# Market Goat @ 4H Auction



## Stacykins (Mar 27, 2012)

I have a few questions, if anyone could help me. 

I am splitting a meat goat with my sister, we're planning on purchasing one from the 4H auction at the local fair tomorrow. We already know which processor we are sending him too (they pick the animals up right from the fair and are the most ethical), so that is already set. 

But we wanted to know what is a good price range for the goats. They averaged out about 80lbs, from what we saw. So what is a fair price, either per lb or total? I know the 4Hers that raise the pigs are aiming for 2.50 per lb of hog, but I am not sure what the goat 4Hers are shooting for? Last year, I forget what the final prices were, but the goat auction was not popular at all. In fact, there are only eight market boer wethers for sale this year, but there are many, many market lambs.


----------



## toth boer goats (Jul 20, 2008)

Do you have a local auction yard near you.. that sells goats? that is what I go by to get the current prices.... :wink:


----------



## Stacykins (Mar 27, 2012)

If there are any, I don't know of them.


----------



## packhillboers (Feb 2, 2011)

If you love what 4H does for young people, it is easier to pay a top price for these meat goats. They do put so much work into these animals. You are paying for their education in a way by buying a 4H animal and will not be buying a cheap goat.


----------



## Stacykins (Mar 27, 2012)

That is one reason why I want to know what to shoot for. The auction is an important way for 4Hers to help their future livestock raising exploits. I plan on, if the goat sells really low, to cut a check specifically to the 4Her who raised the goat we buy. Did that last year when a hog was bought for only 1.50 a lb, after the auction we paid the lad more. It seems like there are a lot of politics regarding the auctions. "Popular" youth with a huge amount of community support can get huge prices for their animals, but those who aren't as well supported can barely break even.


----------



## sweetgoats (Oct 18, 2007)

well, forst of all if you purchase from a 4H auction I would like to say THANK YOU for supporting them. That is wonderful. we need more people to support them.

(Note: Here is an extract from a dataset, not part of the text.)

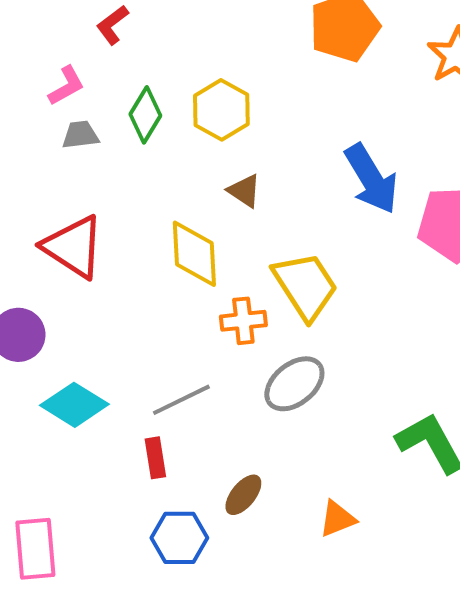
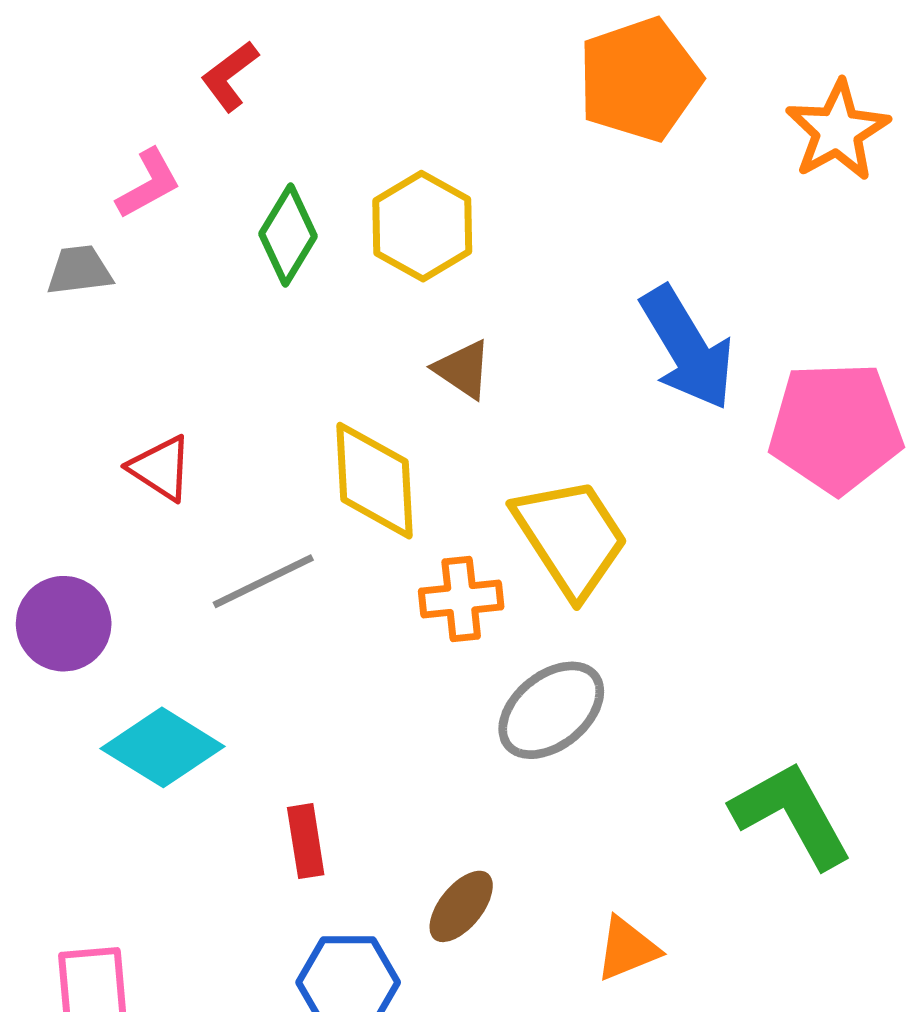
gray trapezoid: (80, 135) -> (80, 270), moved
red triangle: (73, 247) -> (161, 468), size x0.6
gray line: (181, 400) -> (263, 581), moved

Second, I don't know where you are or the rules of the auction, but I know here at our 4H sale, they do not get to chose what place the animals is taken to for processing. it is because of the amount of animals tha are coming in from the sale, it is already set what place gets how many of what animal, BUT that is here, so if you really want a certain processing plant, check the rules first.

The goats at out auction for a 80# goat went for about $600.00. At another county fair I judged, their goats only went for about $300.00 and anther one was like $950.00, so it is really hard to tell where they are going to land.

Remember you will be pauying more becuase they are 4H kids selling and this is how they plan to pay off any loans of feed bills and try to have a little for next years animal.


----------



## Stacykins (Mar 27, 2012)

*Re: Market Goat @ 4H Auction - Had to get a lamb instead!*

Turns out I was wrong, only TWO goats went to auction. And they went for $20 a lb! We stopped at 10$. Those two 4Hers were beaming, that is an amazing price that they got! I am going to bet that next year, there will be more goats at the auction, haha. I felt bad for the kids with the steers. Most were only going for 1.70-1.90 a lb.

We ended up getting a market lamb, was looking forward to goat, buuut we didn't have quite that budget.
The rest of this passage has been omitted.